Consumer beware: Auto financing sources getting risky
Posted on Friday, July 22, 2016 at 1:51:36 PM
There is no denying that the automotive financing arena is in an exceptional position through the eyes of consumers. Rates are extremely low, the mix of different loans available is massive, and more banks are willing to lend to borrowers who would not have had an easy time getting a traditional loan only a few years ago. However, as is the case in any time period when a specific area of the economy is thriving, some of the tactics of certain lenders have made it on to the radar of regulators in Washington and among state legislatures.
Unfortunately, this high growth period of auto lending has appeared to translate to more instances of irresponsible lending, putting consumers at risk of facing very uncomfortable debts in the coming years. Consumers need to be careful when choosing a lender.

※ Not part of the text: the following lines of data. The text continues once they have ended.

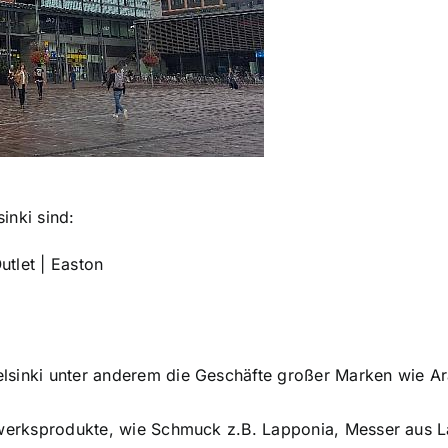
inki sind:
utlet | Easton
sinki unter anderem die Geschäfte großer Marken wie Arab
ndwerksprodukte, wie Schmuck z.B. Lapponia, Messer aus 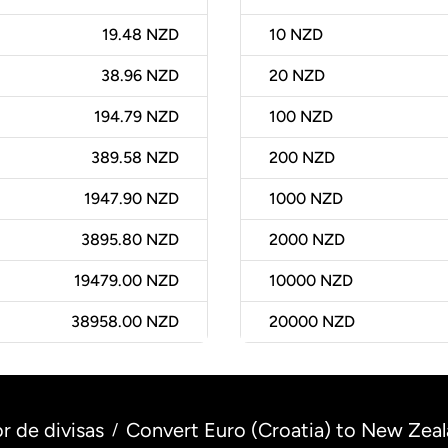
19.48 NZD
10
NZD
38.96 NZD
20
NZD
194.79 NZD
100
NZD
389.58 NZD
200
NZD
1947.90 NZD
1000
NZD
3895.80 NZD
2000
NZD
19479.00 NZD
10000
NZD
38958.00 NZD
20000
NZD
r de divisas
Convert Euro (Croatia) to New Zeal
/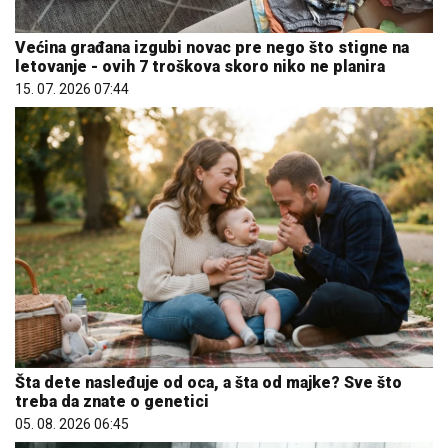
Većina građana izgubi novac pre nego što stigne na
letovanje - ovih 7 troškova skoro niko ne planira
15. 07. 2026 07:44
Šta dete nasleđuje od oca, a šta od majke? Sve što
treba da znate o genetici
05. 08. 2026 06:45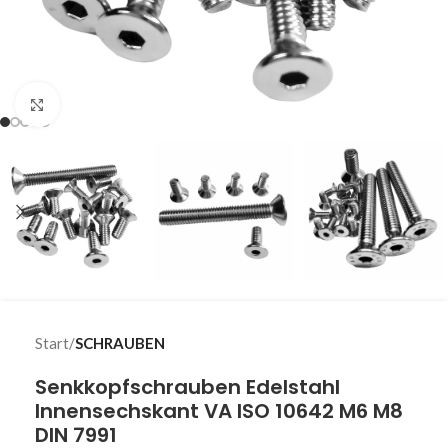
Klick zum Vergrößern
Start
SCHRAUBEN
Senkkopfschrauben Edelstahl
Innensechskant VA ISO 10642 M6 M8
DIN 7991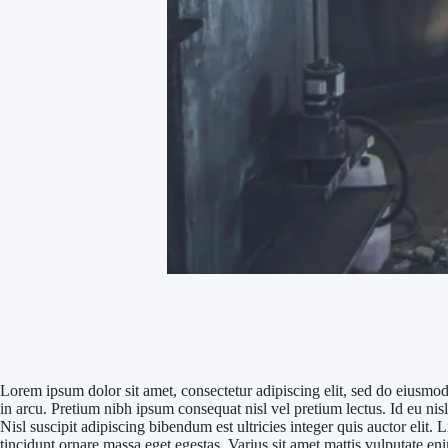
Accumsan Winonisl Misi Scelerisque
Lorem ipsum dolor sit amet, consectetur adipiscing elit, sed do eiusmo
in arcu. Pretium nibh ipsum consequat nisl vel pretium lectus. Id eu ni
Nisl suscipit adipiscing bibendum est ultricies integer quis auctor elit
tincidunt ornare massa eget egestas. Varius sit amet mattis vulputate e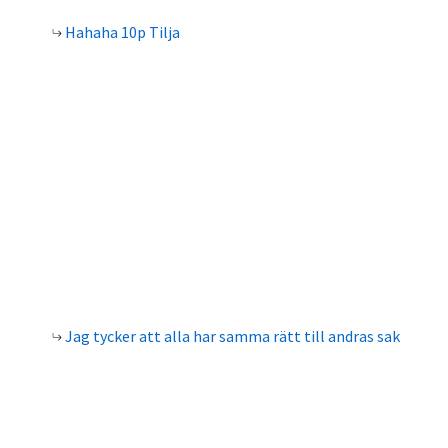
Hahaha 10p Tilja
Jag tycker att alla har samma rätt till andras sak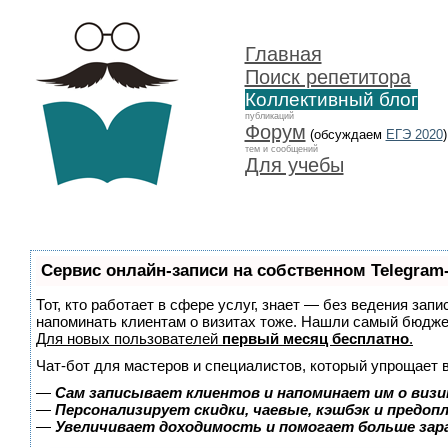
Главная
Поиск репетитора
Коллективный блог
публикаций
Форум
(обсуждаем
ЕГЭ 2020
)
тем и сообщений
Для учебы
Сервис онлайн-записи на собственном Telegram
Тот, кто работает в сфере услуг, знает — без ведения запи
напоминать клиентам о визитах тоже. Нашли самый бюдж
Для новых пользователей
первый месяц бесплатно
.
Чат-бот для мастеров и специалистов, который упрощает 
—
Сам записывает клиентов и напоминает им о визи
—
Персонализирует скидки, чаевые, кэшбэк и предоп
—
Увеличивает доходимость и помогает больше за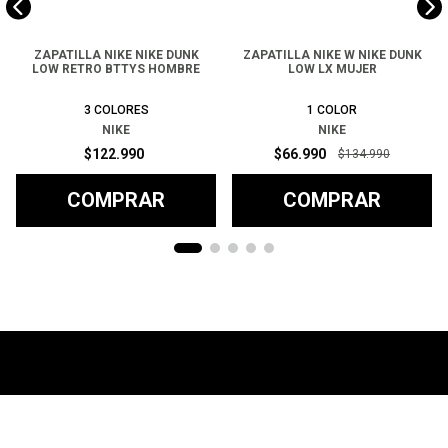
ZAPATILLA NIKE NIKE DUNK
ZAPATILLA NIKE W NIKE DUNK
LOW RETRO BTTYS HOMBRE
LOW LX MUJER
3
COLORES
1
COLOR
NIKE
NIKE
$
122
.
990
$
66
.
990
$
134
.
990
COMPRAR
COMPRAR
Ayuda
+
Preguntas frecuentes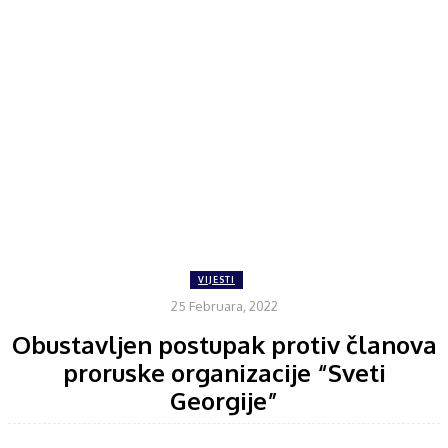
VIJESTI
25 Februara, 2022
Obustavljen postupak protiv članova
proruske organizacije “Sveti
Georgije”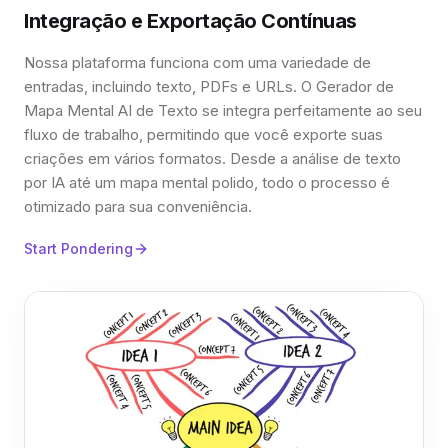
Integração e Exportação Contínuas
Nossa plataforma funciona com uma variedade de
entradas, incluindo texto, PDFs e URLs. O Gerador de
Mapa Mental AI de Texto se integra perfeitamente ao seu
fluxo de trabalho, permitindo que você exporte suas
criações em vários formatos. Desde a análise de texto
por IA até um mapa mental polido, todo o processo é
otimizado para sua conveniência.
Start Pondering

CNN recently reported that the Office of the Comptroller of Currency has issued a warning to consumers regarding the rapidly increasing figures surrounding delinquencies on auto loans, affirming that some lenders might not be making the full breadth of terms known to their customers.
According to the news provider, this particular government agency is not only working to ensure that consumers understand the threat, but is also trying to educate the heads of the massive financial institutions that are approving the loans. The source pointed out that the auto loan debt volume has increased by 40 percent between 2009 and today to exceed $1 trillion. Just as was the case with Too Big To Fail back around the recession, concerns are growing that the auto lending market might hit a dangerous bubble soon.
Longer terms not always great
Bankrate reported that one of the driving forces behind the massive increases in delinquency rates is the longer term average on loans that have been seen in the past couple of years. The news provider pointed out that the average term of an automotive financing program increased by five months to 67 months between 2010 and 2015.
All of this goes to show the importance of properly understanding loan terms. Consumers who are looking for a safe option to finance their new and used car purchases should always consider working with their local small bank. These institutions tend to take a more educational approach, ensuring that each customer gets approved on the best possible program in accordance with their needs and financial stature.